Students will also learn how injuries and pain create postural dysfunctions and improper holding which leads to disease. Students will learn to physically locate, palpate, and demonstrate the action of the major muscle groups. Students will also learn about the structure, function, diseases, and disorders of the muscular system—such as common dysfunctions associated with the knee, hip, sacroiliac, and the joints of the spine—along with gaining knowledge on how diseases and disorders relate to other body systems through a strong focus on the nervous system. This course is designed to enable students to permanently retain the knowledge and skills of what they have learned about the anatomy of the human body.
PATHOLOGY I & II
Pathology is the study of human disease conditions. In this course students will gain a basic understanding of the scope of practice, goals of treatment, and various treatment modalities for certain neuro-musculoskeletal and organic diseases, with emphasis on indications and contraindications for treatment of these symptoms. Disease conditions related to the musculoskeletal and nervous systems will be covered in addition to the major systems of the body with special emphasis on pathologies of the integumentary, circulatory, lymph and immune, respiratory, digestive, urinary, and reproductive systems, along with miscellaneous conditions such as alcoholism, cancer and edema. Basic concepts such as cellular adaptation, the inflammatory response, types of pain, client assessment, therapeutic evaluation, tissue repair and healing, hot & cold therapies, immunological diseases, and genetic and developmental diseases will be addressed.

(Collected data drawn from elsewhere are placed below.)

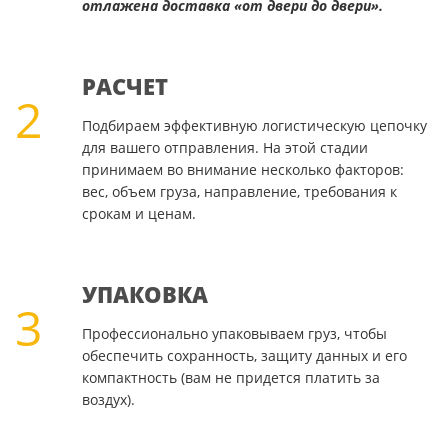
отлажена доставка «от двери до двери».
РАСЧЕТ
2
Подбираем эффективную логистическую цепочку
для вашего отправления. На этой стадии
принимаем во внимание несколько факторов:
вес, объем груза, направление, требования к
срокам и ценам.
УПАКОВКА
3
Профессионально упаковываем груз, чтобы
обеспечить сохранность, защиту данных и его
компактность (вам не придется платить за
воздух).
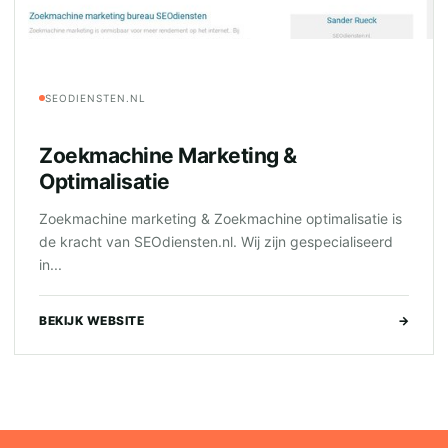
SEODIENSTEN.NL
Zoekmachine Marketing &
Optimalisatie
Zoekmachine marketing & Zoekmachine optimalisatie is
de kracht van SEOdiensten.nl. Wij zijn gespecialiseerd
in...
BEKIJK WEBSITE
→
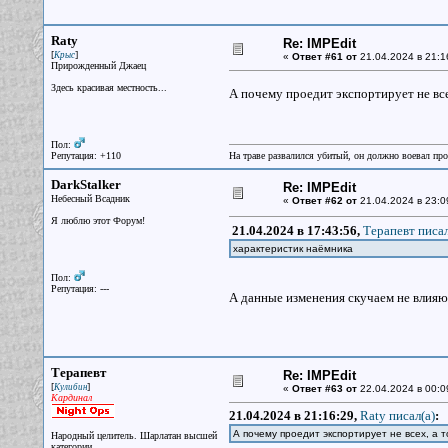
Raty
Re: IMPEdit
[
]
Крыс
«
Ответ #61 от
21.04.2024 в 21:1
Прирожденный Джаец
Здесь красивая местность...
А почему проедит экспортирует не все
Пол:
Репутация: +110
На траве развалился убитый, он должно воевал прот
DarkStalker
Re: IMPEdit
Небесный Всадник
«
Ответ #62 от
21.04.2024 в 23:0
Я люблю этот Форум!
21.04.2024 в 17:43:56,
Терапевт писал
характеристик наёмника
Пол:
Репутация: ---
А данные изменения скучаем не влияют
Терапевт
Re: IMPEdit
[
]
Кулибин
«
Ответ #63 от
22.04.2024 в 00:0
Кардинал
21.04.2024 в 21:16:29,
Raty писал(a)
:
А почему проедит экспортирует не всех, а 
Народный целитель. Шарлатан высшей
категории.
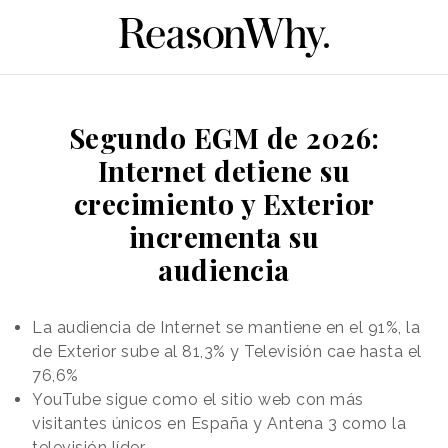
Segundo EGM de 2026:
Internet detiene su
crecimiento y Exterior
incrementa su
audiencia
La audiencia de Internet se mantiene en el 91%, la
de Exterior sube al 81,3% y Televisión cae hasta el
76,6%
YouTube sigue como el sitio web con más
visitantes únicos en España y Antena 3 como la
televisión líder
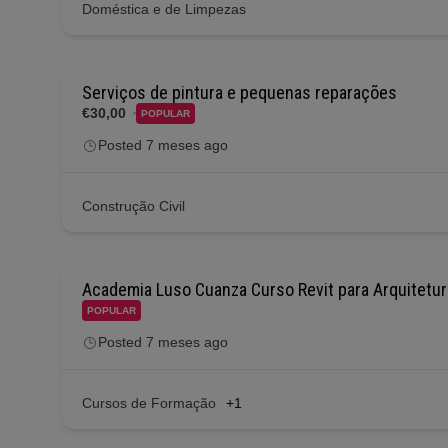
Doméstica e de Limpezas
Serviços de pintura e pequenas reparações
€30,00
POPULAR
Posted 7 meses ago
Construção Civil
Academia Luso Cuanza Curso Revit para Arquitetur
POPULAR
Posted 7 meses ago
Cursos de Formação
+1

Although this course is reductionistic in nature, it is necessary and important in order to understand scope of practice for the safety of the client. In order to bring balance to this course, throughout the topics of pathology, students are reminded of the foundational Namasté philosophy of wholeness. Students are encouraged to continually ask, "Who is the Person with the disease?" "How does this disease affect the persons life, i.e., work, relationships, inner wellbeing?" "Is there anything this person would love to do that the disease is preventing them from enjoying?" By course end, not only will students have a concrete understanding of disease, indications and contraindications, but will, more importantly, understand the critical relationship of disease to each client"s personal experience.
Note * Although each science course is described in separate pieces, all of the Namasté science courses are taught in an interdisciplinary format.